30 prochains jours (jusqu'à mi-juillet 2026). Date clé : 17 juin, 14h30 heure de l'Est, conférence de presse de Warsh. Scénario de base (probabilité 65 %) : Warsh sera aussi neutre que possible. Taux maintenu. Dot plot retiré de la publication publique « pour révision technique ». L'expression « biais accommodant » ne figurera plus dans le communiqué. Le marché réagira par une volatilité accrue : les indices baisseront de 1,5 à 2,5 % dans les 48 heures en raison de l'incertitude. Le secteur de la santé (JNJ, UNH, PFE), moins sensible aux taux, résistera le mieux.

Scénario alternatif (25 %) : Warsh adopte de manière inattendue une ligne dure, affirmant la nécessité d'une « normalisation du bilan ». Cela déclenchera une panique sur le marché obligataire, avec un bond des rendements à 10 ans à 4,50 %, et une chute du S&P 500 de 3 à 4 % en une semaine. Le secteur technologique (ETF XLK) sera le plus mauvais performeur.

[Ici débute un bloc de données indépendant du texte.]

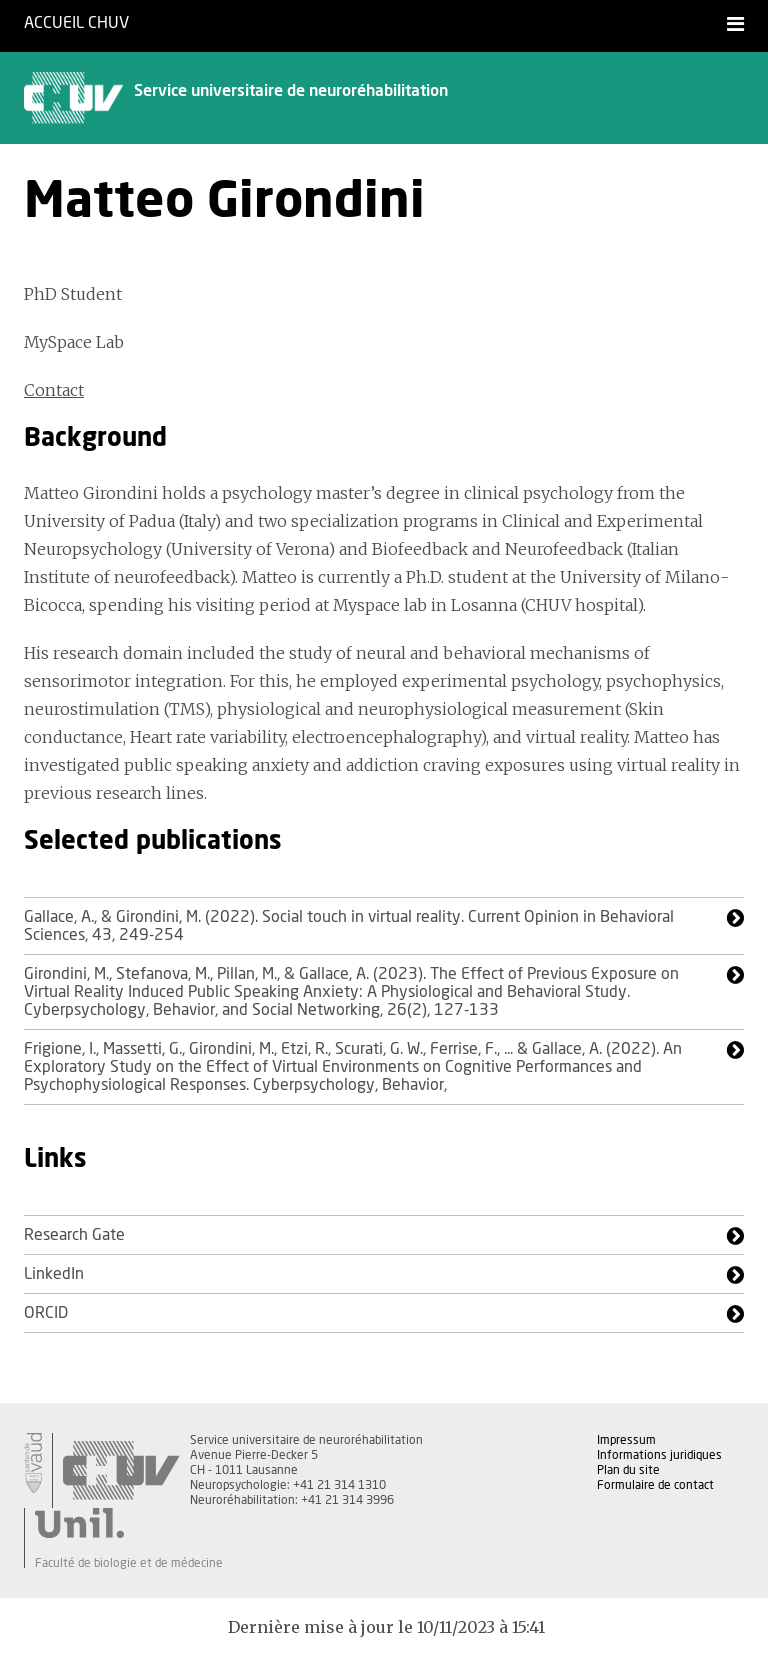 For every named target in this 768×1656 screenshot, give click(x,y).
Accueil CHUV (76, 23)
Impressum (626, 1440)
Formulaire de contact (655, 1485)
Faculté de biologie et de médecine (129, 1563)
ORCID (46, 1313)
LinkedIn (54, 1274)
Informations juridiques (659, 1455)
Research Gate (74, 1235)
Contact (54, 390)
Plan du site (628, 1470) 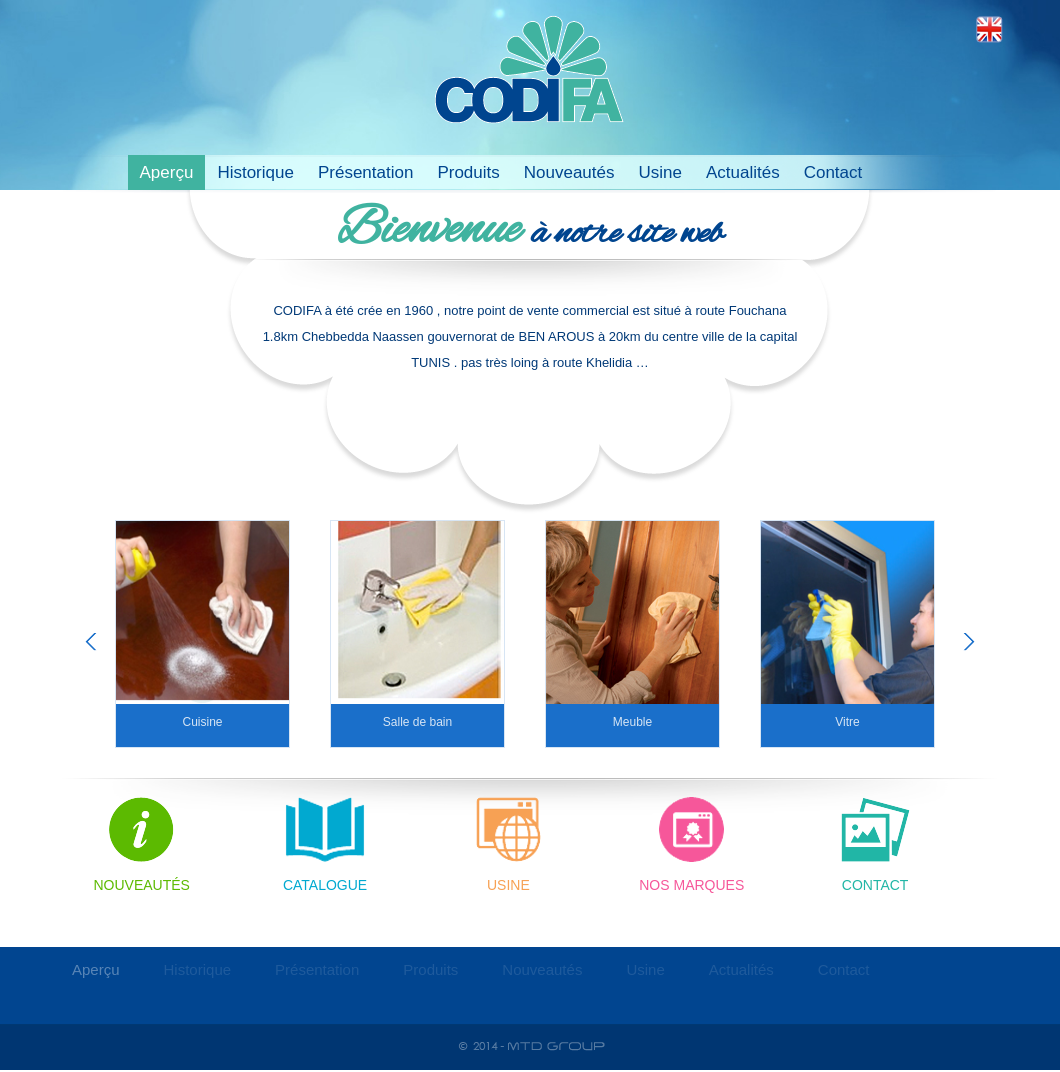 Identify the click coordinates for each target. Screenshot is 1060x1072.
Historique (255, 172)
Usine (659, 172)
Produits (468, 172)
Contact (833, 172)
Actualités (743, 172)
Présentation (365, 172)
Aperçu (167, 172)
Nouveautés (569, 172) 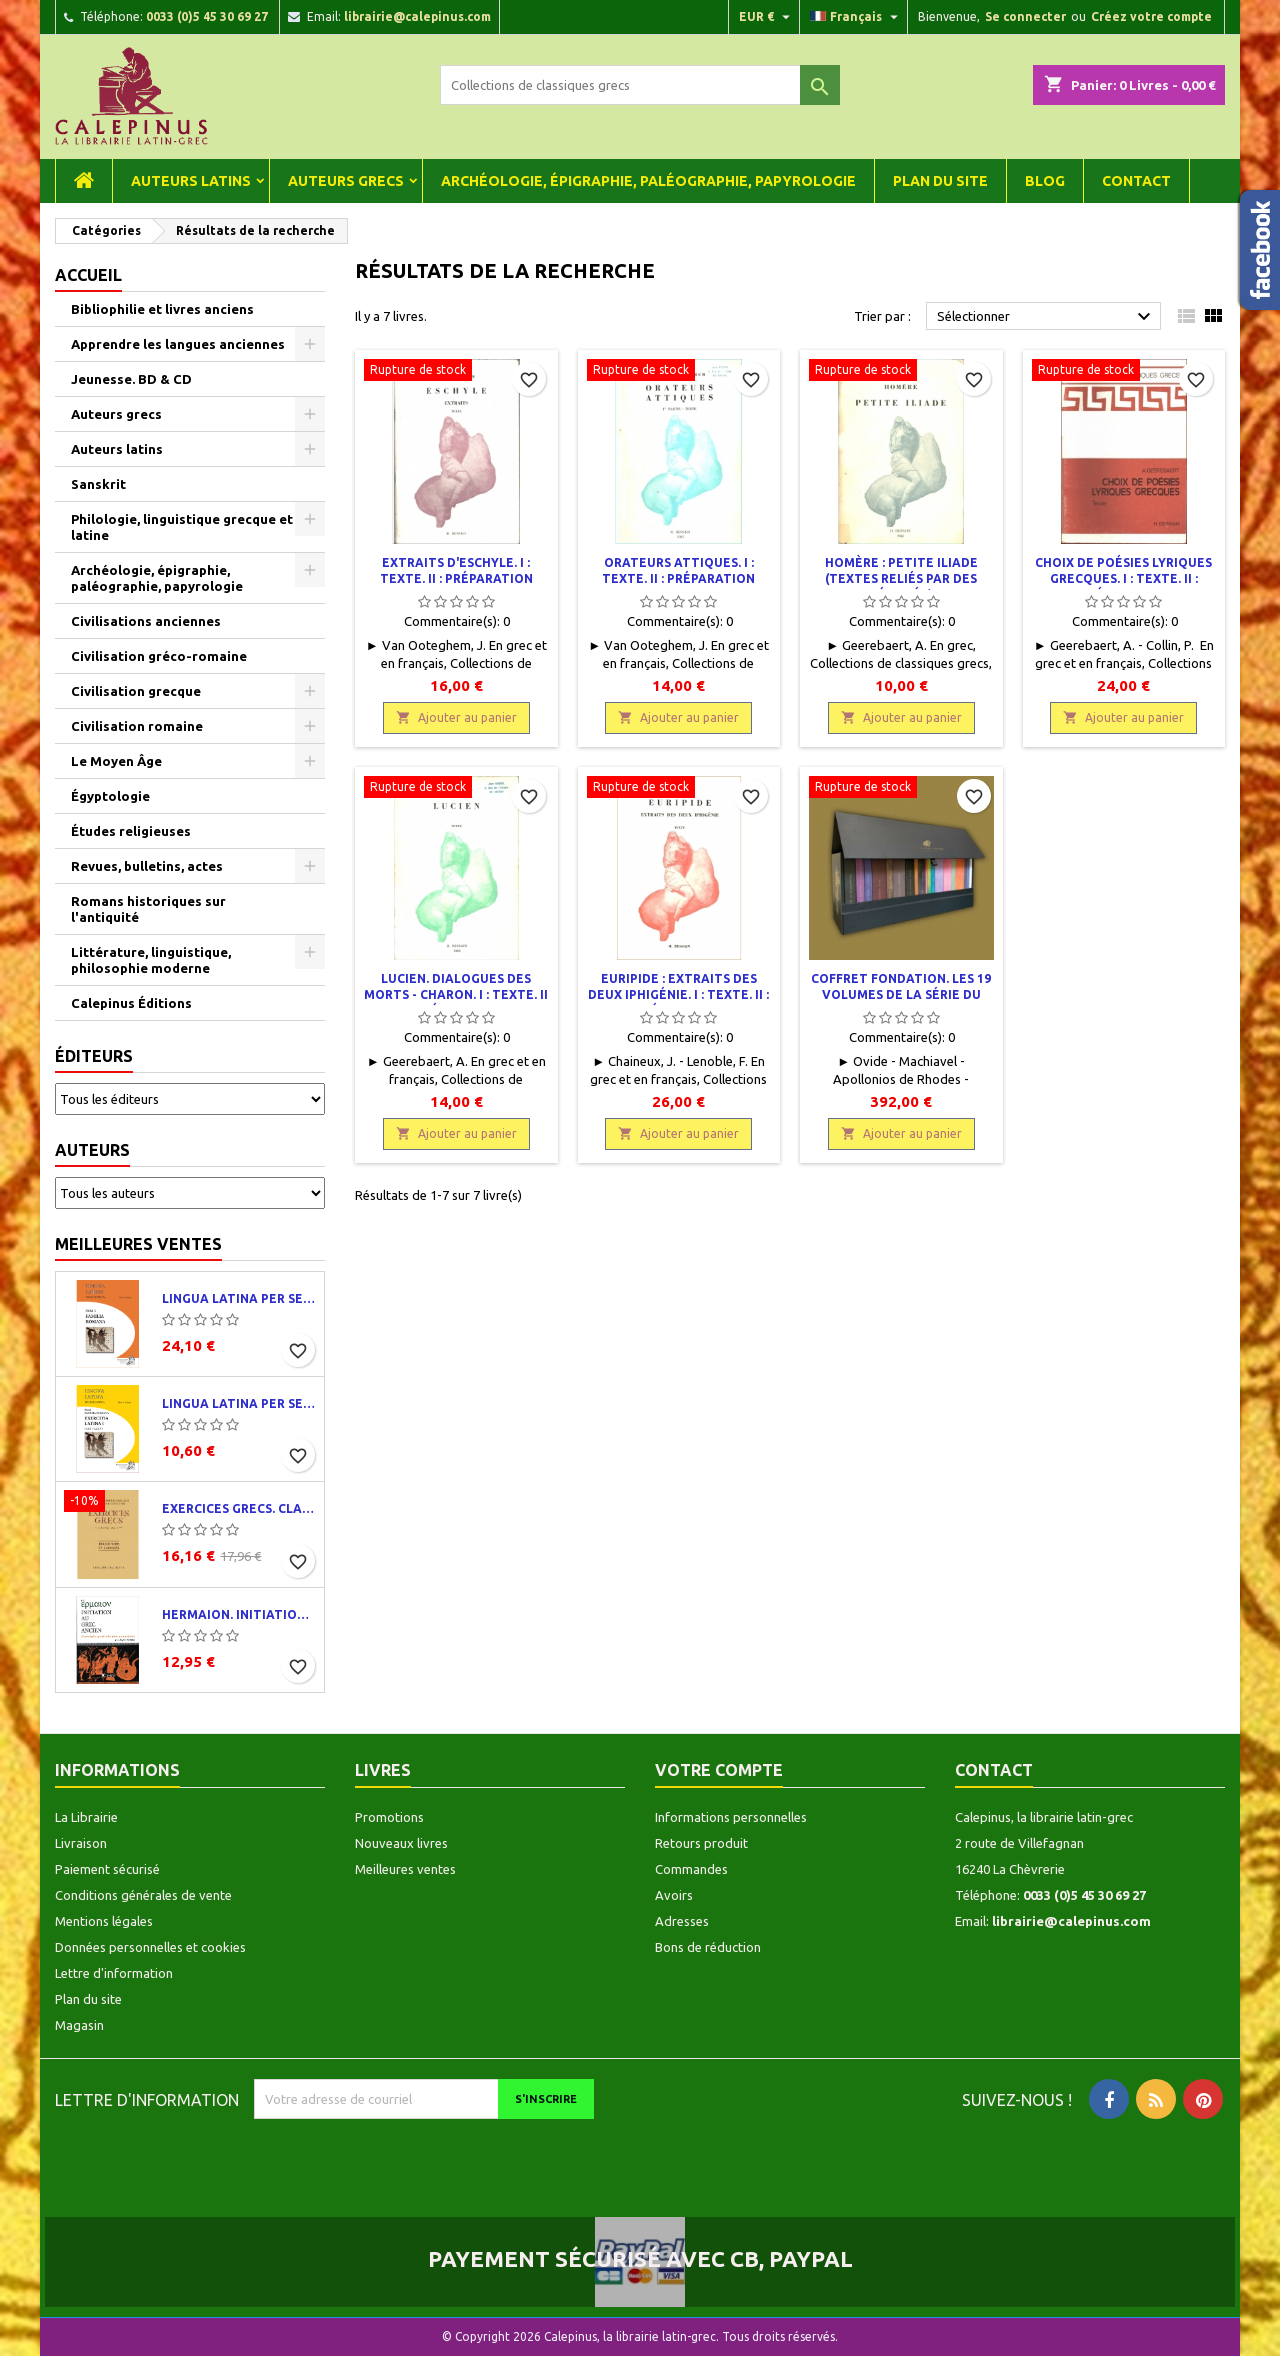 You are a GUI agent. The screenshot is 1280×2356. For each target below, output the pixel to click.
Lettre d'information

90 prochains jours (jusqu'à mi-septembre 2026). Je m'attends à ce que Warsh mette en œuvre progressivement trois changements : (1) un passage à l'IPC trimmed mean comme « indicateur supplémentaire », (2) une réduction des conférences de presse de 8 à 4 par an, (3) le début d'un resserrement quantitatif (QT) avec 50 milliards de dollars de ventes d'obligations d'État par mois. Cela sera perçu par les marchés comme une « révolution silencieuse ». D'ici septembre, les rendements à 10 ans se stabiliseront à 4,60-4,75 %, le S&P 500 se corrigera de 5 à 7 % par rapport aux sommets actuels, puis une reprise commencera, tirée par les secteurs value (énergie, financières).

En résumé : les 90 prochains jours seront une période d'incertitude maximale pour les marchés depuis la pandémie de 2020. La diversification et les actifs défensifs (or, liquidités, obligations à court terme) seront rois.


Prévisions éditoriales

Actif : Indice du dollar américain (DXY). Direction : baisse dans les 24 à 72 heures suivant la conférence de presse de Warsh. Nous attendons un repli de 106,4 actuellement à 105,2. Niveaux clés : résistance — 106,8, support — 105,0 (moyenne mobile à 50 jours). Niveau de confiance : modéré (60 %). Risque principal : si Warsh soutient de manière inattendue une hausse des taux en 2026, le DXY dépassera 107,0, et le dollar se renforcera, envoyant l'or et les devises matières premières (AUD, CAD) en chute libre. Surveillez le premier mot de Warsh sur l'« équilibre des risques ». Ce sera le déclencheur.